Task description. Among the entries that follow, some lines contain the word "پرتال". Show all of them.

Task material.
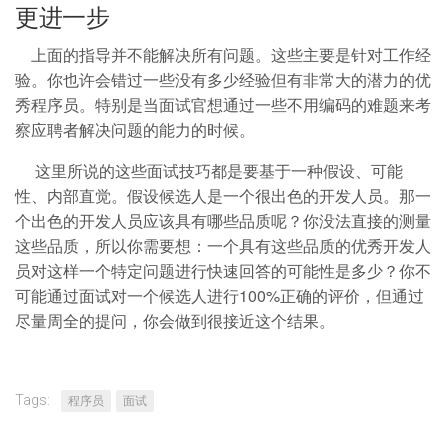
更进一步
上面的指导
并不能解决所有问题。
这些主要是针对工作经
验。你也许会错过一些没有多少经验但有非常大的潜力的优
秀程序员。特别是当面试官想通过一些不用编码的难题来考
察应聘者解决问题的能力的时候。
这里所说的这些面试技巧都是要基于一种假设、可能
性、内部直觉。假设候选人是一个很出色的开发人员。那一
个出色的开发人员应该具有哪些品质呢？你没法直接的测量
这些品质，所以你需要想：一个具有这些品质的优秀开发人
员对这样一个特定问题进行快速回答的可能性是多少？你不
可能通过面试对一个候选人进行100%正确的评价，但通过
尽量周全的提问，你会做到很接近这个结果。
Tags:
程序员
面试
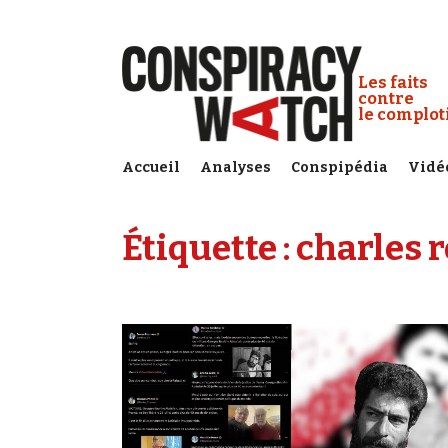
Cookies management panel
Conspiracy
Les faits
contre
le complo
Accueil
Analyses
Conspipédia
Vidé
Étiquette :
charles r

---

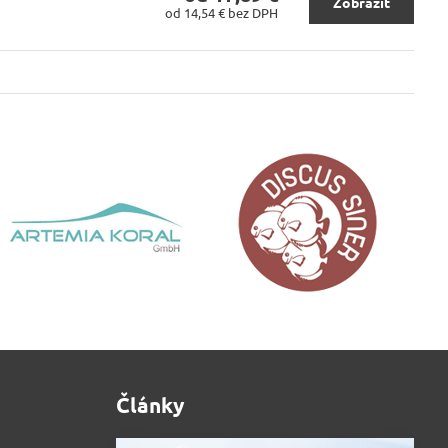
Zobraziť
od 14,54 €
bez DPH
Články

==

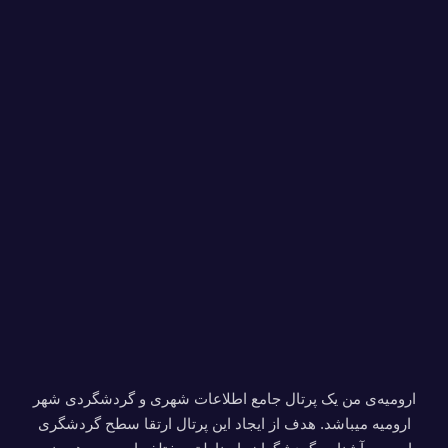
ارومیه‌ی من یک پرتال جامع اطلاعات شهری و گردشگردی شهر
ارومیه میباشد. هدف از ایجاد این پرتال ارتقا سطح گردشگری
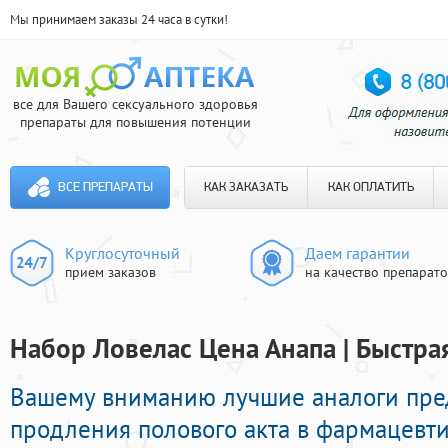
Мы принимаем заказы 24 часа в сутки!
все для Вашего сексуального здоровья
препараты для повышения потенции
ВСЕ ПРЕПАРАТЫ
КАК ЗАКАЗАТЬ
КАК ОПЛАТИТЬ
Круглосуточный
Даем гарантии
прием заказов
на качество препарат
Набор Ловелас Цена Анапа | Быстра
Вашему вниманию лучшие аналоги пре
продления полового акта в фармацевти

Result of this exercise.
ارومیه‌ی من یک پرتال جامع اطلاعات شهری و گردشگردی شهر
ارومیه میباشد. هدف از ایجاد این پرتال ارتقا سطح گردشگری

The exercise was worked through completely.